One of the individuals that are helping to find a better deal in the management of vaso-occlusive pain crisis is 17-year old Aithanh Nguyen who recently made an engaging presentation at the 2018 annual meeting of the American Society of Haematology in last December’s #ASH18. Her study examined a potential biomarker for chronic pain in sickle cell disorder.
Aithanh is the youngest scientist to grace such a big platform to present her research findings of a potential new mechanism for pain in sickle cell disease.

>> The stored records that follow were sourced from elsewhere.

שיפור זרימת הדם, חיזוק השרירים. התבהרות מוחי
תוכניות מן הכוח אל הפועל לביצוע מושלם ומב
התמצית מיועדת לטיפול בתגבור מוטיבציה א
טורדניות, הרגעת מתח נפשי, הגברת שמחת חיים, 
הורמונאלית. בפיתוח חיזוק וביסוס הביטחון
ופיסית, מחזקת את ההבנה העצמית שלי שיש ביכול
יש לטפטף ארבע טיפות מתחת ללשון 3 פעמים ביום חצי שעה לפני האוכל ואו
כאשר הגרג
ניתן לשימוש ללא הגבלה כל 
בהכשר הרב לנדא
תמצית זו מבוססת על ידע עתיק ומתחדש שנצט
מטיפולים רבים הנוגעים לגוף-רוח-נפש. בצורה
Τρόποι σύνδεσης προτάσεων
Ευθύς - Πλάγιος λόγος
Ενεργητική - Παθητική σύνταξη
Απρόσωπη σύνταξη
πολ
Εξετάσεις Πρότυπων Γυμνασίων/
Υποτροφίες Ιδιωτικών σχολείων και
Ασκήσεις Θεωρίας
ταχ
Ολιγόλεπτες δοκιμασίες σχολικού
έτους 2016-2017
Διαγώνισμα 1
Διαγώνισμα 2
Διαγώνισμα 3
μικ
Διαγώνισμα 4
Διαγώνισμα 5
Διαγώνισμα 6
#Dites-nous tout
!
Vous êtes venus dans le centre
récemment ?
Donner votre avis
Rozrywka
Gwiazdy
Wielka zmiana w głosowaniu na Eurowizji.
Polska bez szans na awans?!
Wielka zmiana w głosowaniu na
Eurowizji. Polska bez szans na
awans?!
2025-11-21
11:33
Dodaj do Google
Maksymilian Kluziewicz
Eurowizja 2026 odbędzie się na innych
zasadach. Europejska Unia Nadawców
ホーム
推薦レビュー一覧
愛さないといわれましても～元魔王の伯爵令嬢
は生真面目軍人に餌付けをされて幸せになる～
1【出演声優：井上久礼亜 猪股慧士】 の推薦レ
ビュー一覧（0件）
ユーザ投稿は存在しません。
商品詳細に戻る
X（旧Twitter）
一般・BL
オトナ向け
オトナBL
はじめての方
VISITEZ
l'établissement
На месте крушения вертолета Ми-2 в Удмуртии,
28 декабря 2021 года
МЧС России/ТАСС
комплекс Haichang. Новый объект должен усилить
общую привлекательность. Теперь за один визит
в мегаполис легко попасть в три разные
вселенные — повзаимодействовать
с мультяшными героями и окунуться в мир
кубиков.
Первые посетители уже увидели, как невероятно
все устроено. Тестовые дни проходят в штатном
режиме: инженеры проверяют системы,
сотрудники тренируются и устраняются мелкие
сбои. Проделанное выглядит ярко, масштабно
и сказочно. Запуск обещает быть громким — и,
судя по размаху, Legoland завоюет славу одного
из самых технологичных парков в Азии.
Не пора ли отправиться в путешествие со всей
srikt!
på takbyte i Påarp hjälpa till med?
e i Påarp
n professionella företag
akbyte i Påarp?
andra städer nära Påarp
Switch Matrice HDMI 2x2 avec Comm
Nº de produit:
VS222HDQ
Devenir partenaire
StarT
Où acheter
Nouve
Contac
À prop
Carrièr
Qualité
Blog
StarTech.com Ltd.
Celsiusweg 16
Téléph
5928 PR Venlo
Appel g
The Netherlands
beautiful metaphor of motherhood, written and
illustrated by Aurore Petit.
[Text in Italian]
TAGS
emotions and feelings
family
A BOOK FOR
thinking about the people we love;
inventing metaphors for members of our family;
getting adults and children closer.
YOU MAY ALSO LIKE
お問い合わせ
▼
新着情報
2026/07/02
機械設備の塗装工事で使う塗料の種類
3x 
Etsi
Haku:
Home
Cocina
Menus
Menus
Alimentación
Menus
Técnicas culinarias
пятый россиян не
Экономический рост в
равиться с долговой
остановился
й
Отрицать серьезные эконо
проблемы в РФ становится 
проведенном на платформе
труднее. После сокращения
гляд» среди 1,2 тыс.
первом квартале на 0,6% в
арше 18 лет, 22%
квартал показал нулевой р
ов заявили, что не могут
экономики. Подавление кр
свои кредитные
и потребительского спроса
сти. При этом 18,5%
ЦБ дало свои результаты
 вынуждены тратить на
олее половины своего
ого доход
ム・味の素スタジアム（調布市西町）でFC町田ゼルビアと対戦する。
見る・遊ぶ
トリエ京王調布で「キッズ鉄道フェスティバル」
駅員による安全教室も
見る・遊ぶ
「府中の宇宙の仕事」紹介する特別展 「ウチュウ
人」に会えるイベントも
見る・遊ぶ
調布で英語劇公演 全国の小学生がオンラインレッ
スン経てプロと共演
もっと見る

She said: ‘I study chronic pain in sickle cell disease. Currently, one of the treatments for chronic pain in sickle cell disease is opioid therapy, which has a negative impact on patients. Therefore, people are trying to find an alternative. What we found was a drug that reduces inflammation and may be a biomarker for pain in sickle cell disease.’ Her interest in medical research was sparked by STEM programs and a summer internship in a haematology lab at the University of Minnesota led by Dr.Kalpna Gupta.
Prior to the red letter day, the science prodigy elated at the development also expressed her nervousness about delivering her speech before older, more experienced scientists.